Dataset entries
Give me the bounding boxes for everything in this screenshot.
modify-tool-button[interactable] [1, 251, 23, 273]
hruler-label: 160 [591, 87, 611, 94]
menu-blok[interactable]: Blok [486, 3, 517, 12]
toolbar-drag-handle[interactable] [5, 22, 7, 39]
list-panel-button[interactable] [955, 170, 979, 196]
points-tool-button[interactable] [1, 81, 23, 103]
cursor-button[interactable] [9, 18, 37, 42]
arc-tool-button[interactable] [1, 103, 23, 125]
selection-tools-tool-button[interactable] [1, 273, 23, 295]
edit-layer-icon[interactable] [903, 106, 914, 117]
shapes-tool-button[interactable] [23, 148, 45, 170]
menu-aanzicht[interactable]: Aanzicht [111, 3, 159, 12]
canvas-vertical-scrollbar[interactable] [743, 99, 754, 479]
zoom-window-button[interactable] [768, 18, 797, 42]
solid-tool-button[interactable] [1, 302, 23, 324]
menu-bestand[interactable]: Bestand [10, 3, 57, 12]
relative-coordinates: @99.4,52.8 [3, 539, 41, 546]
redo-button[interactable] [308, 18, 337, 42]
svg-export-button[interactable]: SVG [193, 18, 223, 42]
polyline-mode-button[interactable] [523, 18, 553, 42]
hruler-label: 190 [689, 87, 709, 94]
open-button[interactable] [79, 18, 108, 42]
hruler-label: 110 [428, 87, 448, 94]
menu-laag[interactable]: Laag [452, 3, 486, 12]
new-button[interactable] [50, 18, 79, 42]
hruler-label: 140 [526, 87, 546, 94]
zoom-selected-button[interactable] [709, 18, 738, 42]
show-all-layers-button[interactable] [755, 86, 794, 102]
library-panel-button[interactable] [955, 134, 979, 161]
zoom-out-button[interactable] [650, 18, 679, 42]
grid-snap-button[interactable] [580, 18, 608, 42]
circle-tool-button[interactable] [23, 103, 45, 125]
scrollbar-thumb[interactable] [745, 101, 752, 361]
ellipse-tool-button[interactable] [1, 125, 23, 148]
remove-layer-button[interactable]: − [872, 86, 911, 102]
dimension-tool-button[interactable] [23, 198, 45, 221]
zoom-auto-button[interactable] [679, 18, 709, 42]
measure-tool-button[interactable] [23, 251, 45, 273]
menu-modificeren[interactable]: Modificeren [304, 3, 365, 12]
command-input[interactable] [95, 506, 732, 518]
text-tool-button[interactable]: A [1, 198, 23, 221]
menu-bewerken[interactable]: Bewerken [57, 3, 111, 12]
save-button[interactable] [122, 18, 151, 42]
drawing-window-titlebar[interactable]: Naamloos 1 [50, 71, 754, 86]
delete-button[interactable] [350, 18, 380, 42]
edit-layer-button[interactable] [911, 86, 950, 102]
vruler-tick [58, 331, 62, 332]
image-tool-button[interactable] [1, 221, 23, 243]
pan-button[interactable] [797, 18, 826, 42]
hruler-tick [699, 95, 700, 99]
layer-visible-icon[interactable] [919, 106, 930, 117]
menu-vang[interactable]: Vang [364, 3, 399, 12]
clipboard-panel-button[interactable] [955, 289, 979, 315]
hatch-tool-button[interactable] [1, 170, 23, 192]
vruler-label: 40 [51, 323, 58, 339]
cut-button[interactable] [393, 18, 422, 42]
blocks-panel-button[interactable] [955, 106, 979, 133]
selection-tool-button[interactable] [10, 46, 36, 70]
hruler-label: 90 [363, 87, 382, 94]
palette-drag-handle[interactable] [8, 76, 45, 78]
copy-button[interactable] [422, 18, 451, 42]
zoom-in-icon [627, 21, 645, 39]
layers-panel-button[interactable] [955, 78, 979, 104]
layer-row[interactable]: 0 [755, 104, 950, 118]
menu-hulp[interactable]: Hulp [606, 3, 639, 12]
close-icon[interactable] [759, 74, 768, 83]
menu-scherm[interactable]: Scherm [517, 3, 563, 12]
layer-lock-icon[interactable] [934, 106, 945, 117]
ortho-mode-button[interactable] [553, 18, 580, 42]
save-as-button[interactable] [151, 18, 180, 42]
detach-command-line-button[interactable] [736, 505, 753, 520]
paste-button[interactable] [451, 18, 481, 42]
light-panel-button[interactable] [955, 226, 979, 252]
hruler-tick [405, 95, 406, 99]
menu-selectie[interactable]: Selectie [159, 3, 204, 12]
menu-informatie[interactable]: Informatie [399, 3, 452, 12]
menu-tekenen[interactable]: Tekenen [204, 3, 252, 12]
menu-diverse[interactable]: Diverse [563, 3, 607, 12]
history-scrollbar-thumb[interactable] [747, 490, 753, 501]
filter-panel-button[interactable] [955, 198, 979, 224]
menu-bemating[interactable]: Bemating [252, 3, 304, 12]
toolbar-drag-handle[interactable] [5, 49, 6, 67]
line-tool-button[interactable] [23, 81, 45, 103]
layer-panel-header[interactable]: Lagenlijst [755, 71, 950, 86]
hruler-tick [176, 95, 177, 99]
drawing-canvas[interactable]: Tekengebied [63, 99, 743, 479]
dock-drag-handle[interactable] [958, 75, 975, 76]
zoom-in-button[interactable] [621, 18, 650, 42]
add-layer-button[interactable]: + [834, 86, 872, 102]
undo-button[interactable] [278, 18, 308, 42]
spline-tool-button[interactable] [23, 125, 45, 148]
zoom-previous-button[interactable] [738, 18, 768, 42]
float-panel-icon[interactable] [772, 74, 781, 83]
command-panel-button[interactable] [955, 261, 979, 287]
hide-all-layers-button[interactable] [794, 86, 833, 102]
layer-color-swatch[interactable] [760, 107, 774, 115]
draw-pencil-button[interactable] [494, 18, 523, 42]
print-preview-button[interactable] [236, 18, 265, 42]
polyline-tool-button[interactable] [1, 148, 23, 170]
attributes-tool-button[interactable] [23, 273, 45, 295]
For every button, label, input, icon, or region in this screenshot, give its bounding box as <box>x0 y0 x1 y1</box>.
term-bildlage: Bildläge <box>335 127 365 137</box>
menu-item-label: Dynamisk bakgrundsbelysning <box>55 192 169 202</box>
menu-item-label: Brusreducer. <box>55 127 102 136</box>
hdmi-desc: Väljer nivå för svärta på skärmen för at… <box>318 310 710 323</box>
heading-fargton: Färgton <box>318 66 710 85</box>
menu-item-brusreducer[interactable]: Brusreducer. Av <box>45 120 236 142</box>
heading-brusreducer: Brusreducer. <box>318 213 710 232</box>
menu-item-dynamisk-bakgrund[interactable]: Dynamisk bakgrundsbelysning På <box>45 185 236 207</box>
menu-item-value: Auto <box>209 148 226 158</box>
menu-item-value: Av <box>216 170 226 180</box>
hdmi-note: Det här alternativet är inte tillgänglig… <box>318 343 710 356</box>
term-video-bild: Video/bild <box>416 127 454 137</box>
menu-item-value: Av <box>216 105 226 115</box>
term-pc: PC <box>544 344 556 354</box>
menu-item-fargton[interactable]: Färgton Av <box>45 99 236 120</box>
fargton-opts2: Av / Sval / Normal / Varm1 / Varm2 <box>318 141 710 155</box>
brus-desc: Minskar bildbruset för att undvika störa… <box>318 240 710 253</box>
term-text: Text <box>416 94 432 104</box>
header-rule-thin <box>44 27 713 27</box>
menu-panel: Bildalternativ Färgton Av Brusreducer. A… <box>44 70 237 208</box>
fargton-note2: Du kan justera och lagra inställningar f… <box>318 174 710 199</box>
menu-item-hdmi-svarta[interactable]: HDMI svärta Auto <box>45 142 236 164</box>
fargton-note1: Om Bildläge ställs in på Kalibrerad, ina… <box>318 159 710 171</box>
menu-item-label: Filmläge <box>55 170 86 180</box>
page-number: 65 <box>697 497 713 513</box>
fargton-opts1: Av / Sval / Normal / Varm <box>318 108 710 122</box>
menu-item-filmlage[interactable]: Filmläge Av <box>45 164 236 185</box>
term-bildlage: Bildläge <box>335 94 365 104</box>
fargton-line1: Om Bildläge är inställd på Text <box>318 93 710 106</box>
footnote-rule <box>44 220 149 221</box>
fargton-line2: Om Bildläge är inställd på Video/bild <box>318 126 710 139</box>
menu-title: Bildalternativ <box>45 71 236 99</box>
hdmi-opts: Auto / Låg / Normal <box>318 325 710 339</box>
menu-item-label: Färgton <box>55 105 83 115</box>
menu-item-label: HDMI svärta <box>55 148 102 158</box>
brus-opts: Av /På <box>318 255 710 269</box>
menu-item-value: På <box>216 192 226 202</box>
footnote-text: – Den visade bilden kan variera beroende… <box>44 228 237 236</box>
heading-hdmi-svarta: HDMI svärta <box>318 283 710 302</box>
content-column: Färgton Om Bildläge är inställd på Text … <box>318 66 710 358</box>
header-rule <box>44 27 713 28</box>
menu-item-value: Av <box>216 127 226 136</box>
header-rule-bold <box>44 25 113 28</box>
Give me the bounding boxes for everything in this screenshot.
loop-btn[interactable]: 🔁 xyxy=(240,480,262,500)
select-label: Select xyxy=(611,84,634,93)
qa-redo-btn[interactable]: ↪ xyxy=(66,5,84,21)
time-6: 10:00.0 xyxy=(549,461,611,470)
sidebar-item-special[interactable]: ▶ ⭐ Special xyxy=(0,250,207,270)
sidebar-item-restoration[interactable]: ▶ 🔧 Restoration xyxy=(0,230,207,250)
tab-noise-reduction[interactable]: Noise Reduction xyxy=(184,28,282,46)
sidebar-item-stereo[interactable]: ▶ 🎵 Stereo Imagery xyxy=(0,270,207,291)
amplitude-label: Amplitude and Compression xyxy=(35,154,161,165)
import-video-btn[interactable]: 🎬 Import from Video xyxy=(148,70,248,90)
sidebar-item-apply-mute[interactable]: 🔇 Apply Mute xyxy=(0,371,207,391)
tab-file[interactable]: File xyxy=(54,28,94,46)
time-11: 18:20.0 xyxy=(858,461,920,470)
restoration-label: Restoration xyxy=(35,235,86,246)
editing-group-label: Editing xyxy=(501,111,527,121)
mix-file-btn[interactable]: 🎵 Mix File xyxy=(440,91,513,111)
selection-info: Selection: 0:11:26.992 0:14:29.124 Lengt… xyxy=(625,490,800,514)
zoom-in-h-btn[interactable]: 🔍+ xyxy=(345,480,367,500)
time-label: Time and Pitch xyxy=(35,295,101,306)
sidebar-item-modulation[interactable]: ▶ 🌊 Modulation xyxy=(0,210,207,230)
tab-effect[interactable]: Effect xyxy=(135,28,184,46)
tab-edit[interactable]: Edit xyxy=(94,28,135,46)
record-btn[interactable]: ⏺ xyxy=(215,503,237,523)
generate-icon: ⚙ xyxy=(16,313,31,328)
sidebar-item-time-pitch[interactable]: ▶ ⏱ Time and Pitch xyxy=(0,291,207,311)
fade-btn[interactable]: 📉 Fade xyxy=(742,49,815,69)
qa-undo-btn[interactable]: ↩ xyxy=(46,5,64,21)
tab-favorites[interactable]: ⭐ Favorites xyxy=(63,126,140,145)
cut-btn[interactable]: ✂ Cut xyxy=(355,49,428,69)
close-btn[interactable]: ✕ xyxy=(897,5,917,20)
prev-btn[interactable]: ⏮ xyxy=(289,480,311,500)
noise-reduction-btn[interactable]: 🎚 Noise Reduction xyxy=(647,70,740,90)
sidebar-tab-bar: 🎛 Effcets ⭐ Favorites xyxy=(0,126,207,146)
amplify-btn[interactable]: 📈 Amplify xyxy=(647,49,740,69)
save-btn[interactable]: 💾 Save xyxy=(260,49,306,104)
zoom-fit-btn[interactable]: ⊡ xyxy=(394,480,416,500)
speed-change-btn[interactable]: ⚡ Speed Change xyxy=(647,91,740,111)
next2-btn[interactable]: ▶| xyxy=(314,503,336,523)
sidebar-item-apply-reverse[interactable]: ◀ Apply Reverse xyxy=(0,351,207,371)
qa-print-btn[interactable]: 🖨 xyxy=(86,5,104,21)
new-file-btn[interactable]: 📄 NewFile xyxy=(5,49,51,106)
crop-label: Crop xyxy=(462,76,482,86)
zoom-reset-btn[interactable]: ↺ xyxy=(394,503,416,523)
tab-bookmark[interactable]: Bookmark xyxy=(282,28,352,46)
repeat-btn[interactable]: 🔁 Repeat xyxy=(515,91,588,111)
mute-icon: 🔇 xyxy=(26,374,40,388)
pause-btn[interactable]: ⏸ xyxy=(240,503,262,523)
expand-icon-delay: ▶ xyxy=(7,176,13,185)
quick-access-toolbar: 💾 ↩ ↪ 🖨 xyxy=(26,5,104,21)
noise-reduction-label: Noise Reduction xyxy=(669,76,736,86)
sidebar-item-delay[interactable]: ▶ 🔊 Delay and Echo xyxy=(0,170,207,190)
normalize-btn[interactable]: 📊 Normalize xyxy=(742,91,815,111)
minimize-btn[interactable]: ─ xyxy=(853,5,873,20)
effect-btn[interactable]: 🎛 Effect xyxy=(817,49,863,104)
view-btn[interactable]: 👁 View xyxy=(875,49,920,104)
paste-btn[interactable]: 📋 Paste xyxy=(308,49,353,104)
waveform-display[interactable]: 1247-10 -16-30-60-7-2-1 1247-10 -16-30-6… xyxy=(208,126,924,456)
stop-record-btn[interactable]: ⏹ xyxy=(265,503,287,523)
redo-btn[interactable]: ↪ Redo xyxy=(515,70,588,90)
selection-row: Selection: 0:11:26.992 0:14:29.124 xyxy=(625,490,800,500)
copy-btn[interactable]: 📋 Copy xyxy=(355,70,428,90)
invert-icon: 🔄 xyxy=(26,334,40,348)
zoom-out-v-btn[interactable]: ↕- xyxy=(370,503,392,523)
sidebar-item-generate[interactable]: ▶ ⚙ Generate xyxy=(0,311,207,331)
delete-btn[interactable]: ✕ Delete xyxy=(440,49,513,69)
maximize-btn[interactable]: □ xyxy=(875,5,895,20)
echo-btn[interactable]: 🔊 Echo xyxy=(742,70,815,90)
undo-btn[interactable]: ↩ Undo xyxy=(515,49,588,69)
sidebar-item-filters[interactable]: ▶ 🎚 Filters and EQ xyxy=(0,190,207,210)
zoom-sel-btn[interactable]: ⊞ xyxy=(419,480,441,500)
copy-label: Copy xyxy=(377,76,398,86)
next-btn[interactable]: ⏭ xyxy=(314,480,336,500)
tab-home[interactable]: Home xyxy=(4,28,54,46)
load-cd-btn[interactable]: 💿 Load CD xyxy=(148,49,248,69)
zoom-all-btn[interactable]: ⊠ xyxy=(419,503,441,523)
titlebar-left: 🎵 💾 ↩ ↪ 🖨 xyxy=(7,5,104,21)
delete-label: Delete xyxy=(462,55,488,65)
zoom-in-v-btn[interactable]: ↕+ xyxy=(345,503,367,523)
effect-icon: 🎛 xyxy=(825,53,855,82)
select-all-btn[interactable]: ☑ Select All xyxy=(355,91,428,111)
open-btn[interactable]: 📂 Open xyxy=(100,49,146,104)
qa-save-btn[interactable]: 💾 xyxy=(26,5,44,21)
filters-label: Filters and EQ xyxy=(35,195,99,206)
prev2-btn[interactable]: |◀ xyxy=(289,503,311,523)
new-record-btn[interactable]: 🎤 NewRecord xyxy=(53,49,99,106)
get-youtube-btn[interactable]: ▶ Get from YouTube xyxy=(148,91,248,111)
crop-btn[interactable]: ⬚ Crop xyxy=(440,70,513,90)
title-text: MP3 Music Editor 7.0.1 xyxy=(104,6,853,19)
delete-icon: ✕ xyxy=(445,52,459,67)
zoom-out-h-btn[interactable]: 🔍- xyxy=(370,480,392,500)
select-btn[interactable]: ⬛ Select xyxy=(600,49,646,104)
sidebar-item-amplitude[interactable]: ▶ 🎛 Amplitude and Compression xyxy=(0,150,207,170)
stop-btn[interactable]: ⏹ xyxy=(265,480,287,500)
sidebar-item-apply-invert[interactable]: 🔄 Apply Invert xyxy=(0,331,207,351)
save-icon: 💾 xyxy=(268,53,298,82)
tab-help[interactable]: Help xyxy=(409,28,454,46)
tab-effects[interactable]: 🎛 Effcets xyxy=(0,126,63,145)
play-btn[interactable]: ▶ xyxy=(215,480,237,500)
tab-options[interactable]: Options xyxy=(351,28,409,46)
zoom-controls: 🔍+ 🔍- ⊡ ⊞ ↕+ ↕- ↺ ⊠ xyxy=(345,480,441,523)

Work item
Filter the listing above for lines with the word "toolbar", and copy each one you find.

Exercise answer
toolbar-drag-handle[interactable] [5, 22, 7, 39]
toolbar-drag-handle[interactable] [5, 49, 6, 67]
quick-access-toolbar: 💾 ↩ ↪ 🖨 xyxy=(26,5,104,21)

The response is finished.